I began deconstructing photos and realised they were visual stories structured in the same way as written stories. They both used grammar (verbs, especially), including all the necessary information, finding an angle, avoiding messy copy, adding a human element, and the list went on.

Therefore, it made sense to develop a presentation using visual examples to show this. When ABC reporters around Australia viewed my presentation, they loved it. Photography was being translated into a universal language – the written word – and it made perfect sense to them. My presentation wasn’t intended to turn them into photographers. The aim was to give them the basics.

And a few basics can make all the difference. I see many photos – news sites, social media, press releases – that are so close. It’s obvious the person taking the image has made basic errors because they don’t know any better.

This is where my presentation, which has been turned into a book (ebook and hardcover) with over 100 photos, can make a difference. It doesn’t show you all the tricks of the trade but it acts as the first gear in a car. It gets the wheels rolling.

Here are a few tips from my book that will improve your photos:

1. Find an angle
All stories have a point – an angle – otherwise it’s a boring collection of words, written or spoken. We see life at eye level, so photographers try as much as possible to find an angle – crouch, sit, stand on something – to make the point of view more interesting for the viewer. If you can’t move your subject, move yourself.
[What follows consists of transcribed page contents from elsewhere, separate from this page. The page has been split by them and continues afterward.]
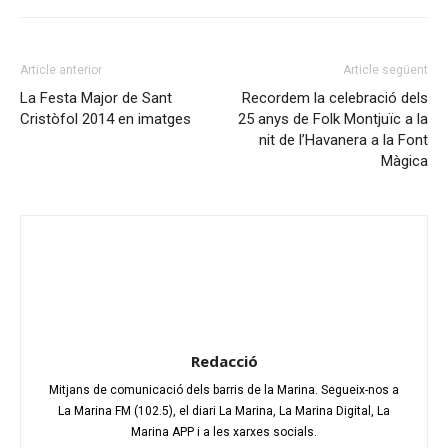
Article anterior
Article següent
La Festa Major de Sant
Recordem la celebració dels
Cristòfol 2014 en imatges
25 anys de Folk Montjuïc a la
nit de l’Havanera a la Font
Màgica
Redacció
Mitjans de comunicació dels barris de la Marina. Segueix-nos a
La Marina FM (102.5), el diari La Marina, La Marina Digital, La
Marina APP i a les xarxes socials.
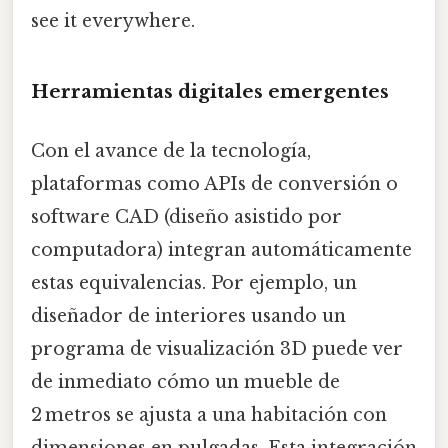
see it everywhere.
Herramientas digitales emergentes
Con el avance de la tecnología,
plataformas como APIs de conversión o
software CAD (diseño asistido por
computadora) integran automáticamente
estas equivalencias. Por ejemplo, un
diseñador de interiores usando un
programa de visualización 3D puede ver
de inmediato cómo un mueble de
2 metros se ajusta a una habitación con
dimensiones en pulgadas. Esta integración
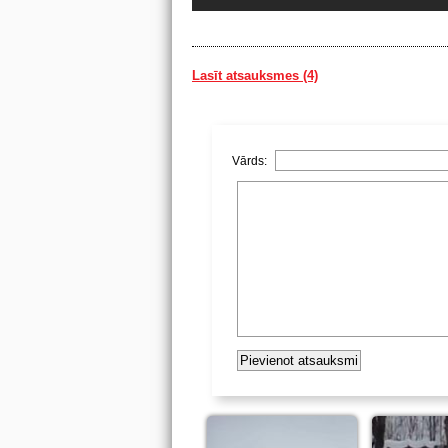
Lasīt atsauksmes (4)
Vārds:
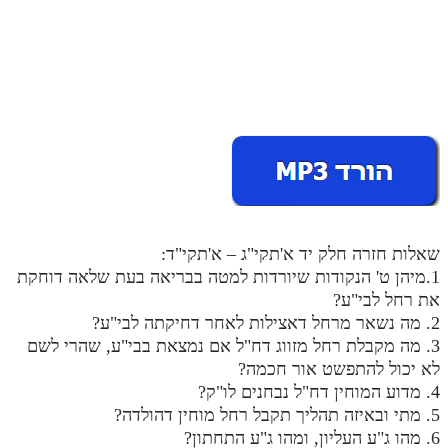
מנוע חיפוש בספרים
תלמוד עשר הספירות בעיון
תלמוד עשר הספירות חלק א
תע"ס חלק ב' עיון
תע"ס חלק ג' עיון
תלמוד עשר הספירות חלק ד
שאלות חזרה חלק יד א'תקי"ג – א'תקי"ד:
תלמוד עשר הספירות חלק ה
1.מיהן ט' הנקודות שיורדות למטה בבריאה בעת שלאה דוחקת
תלמוד עשר הספירות חלק ו
את רחל לבי"ע?
2. מה נשאר מרחל דאצילות לאחר דחיקתה לבי"ע?
תלמוד עשר הספירות חלק ז
3. מה מקבלת רחל מזווג דח"ל אם נמצאת בבי"ע, שהרי לשם
לא יכול להתפשט אור חכמה?
תלמוד עשר הספירות חלק ח
4. מדוע המוחין דח"ל נבחנים לו"ק?
תלמוד עשר הספירות חלק ט
5. מתי ובאיזה תהליך תקבל רחל מוחין דהולדה?
6. מהו ג"ע העליון, ומהו ג"ע התחתון?
תלמוד עשר הספירות חלק י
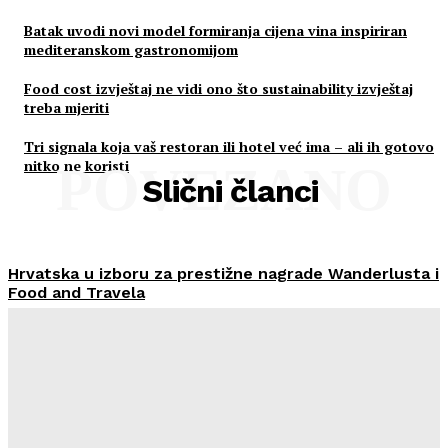
Batak uvodi novi model formiranja cijena vina inspiriran
mediteranskom gastronomijom
Food cost izvještaj ne vidi ono što sustainability izvještaj
treba mjeriti
Tri signala koja vaš restoran ili hotel već ima – ali ih gotovo
nitko ne koristi
POVEZANO
Slični članci
Hrvatska u izboru za prestižne nagrade Wanderlusta i
Food and Travela
HoReCa PRO
-
30/07/2026
Švicarski Travelnode akvizirao zadarski Rentlio
HoReCa PRO
-
24/07/2026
2. Adding the human element
An interesting story – or press release – has one or more quotes. People make photos more interesting. We, as humans, instinctively react when we see other humans. Rain pouring from the sky during a downpour can look good but someone running through the pouring rain with no umbrella adds interest. We can emphathise – or laugh – because we have all been there.

3. Use exciting copy
The best way to get exciting copy into your visual story is to get your subject doing something. This usually means getting the hands doing something. There is nothing worse than seeing hands hanging by someone’s side.

4. Holding your camera
Smartphones and other hand held devices are primarily designed to be held vertically, so people instinctively turn them around and take a vertical image. Instinct or not, we live in a horizontal world. We scan the horizon ‘left to right’ and not ‘up and down’, the same as a street, a room, a football field, a or a flood. Our TVs and movie screens are horizontal for a reason. A well-taken photo and a well-written story are devoid of useless information. Most vertical images show the relevant visual information in the centre of the frame, with useless information filling the top and bottom of the frame.

All these techniques should be applied to every photo you take. Whether you are on the job, at a party, on holiday, or walking down the street, a photo that tells a story is far more interesting than a picture that merely shows something.

Giulio Saggin is the former photo editor with ABC News Online and author of “You, The Citizen Photographer: Telling Visual Stories”.

Photo caption: Giulio Saggin ‘finds an angle’ while working as a photographer in Edinburgh during the 1990s.